Speaker
Description
The ORNL HFIR CG-1D neutron tomography beamline will be the future site of grating-based interferometry/tomography. This presentation will give a work-in-progress report describing construction activities and results commencing in late spring, 2018.
Two interferometer designs will be developed: Talbot-Lau and far-field. Talbot-Lau has the advantage of considerable operational experience at several facilities, particularly at the PSI ICON beamline. The far-field interferometer is relatively new to X-ray and neutron imaging and may offer more access to dark-field imaging as a function of interferometer autocorrelation scattering length. In addition, neutron flux through the far-field interferometer should be 2-fold greater than the Talbot-Lau design due to one fewer absorption gratings.

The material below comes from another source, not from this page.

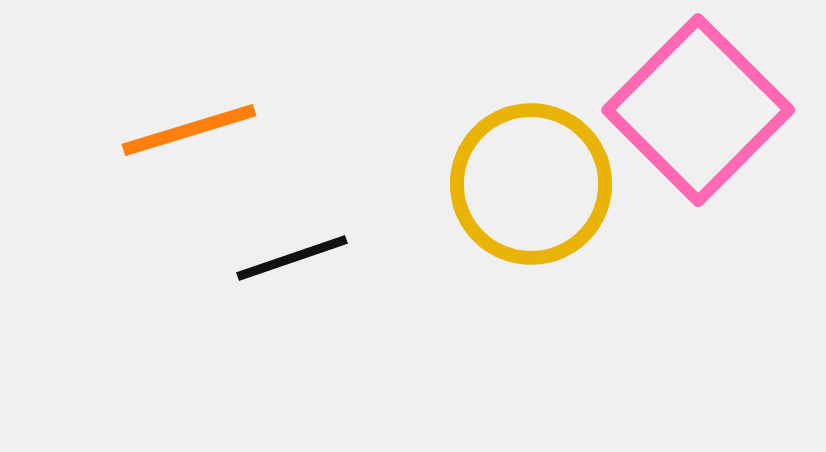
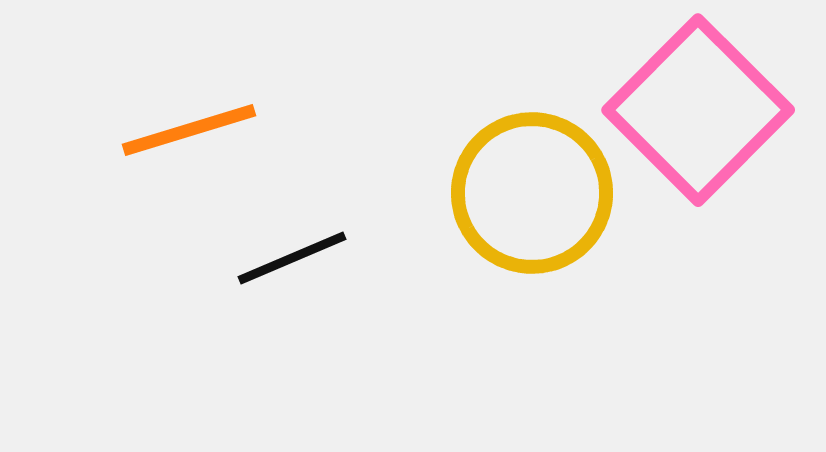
yellow circle: moved 1 px right, 9 px down
black line: rotated 4 degrees counterclockwise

The CG-1D neutron tomography is well suited for the addition of grating interferometry. The beamline is currently operated with a high-flux, polychromatic cold neutron beam offering useful flux in the wavelength range 1.8 to 6 A. Beam divergence is usually set at L/D = 400. The distance from pinhole collimator to detector is 5 m. The neutron path is protected with helium-filled flight tubes having thin aluminum windows. The first grating will be mounted near the pinhole optics, thus sharing the the same radiation enclosure. The other two gratings will be more easily accessible.
The presentation is expected to cover of some these topics:
• Construction of a Talbot-Lau interferometer
;
• Construction of a far-field interferometer;
• Optical simulations;
• Fabrication of extremely small period neutron phase gratings;
• A motor control system based on Python and EPICS; and
• Planned applications of interferometry to laser sinter additive manufacturing.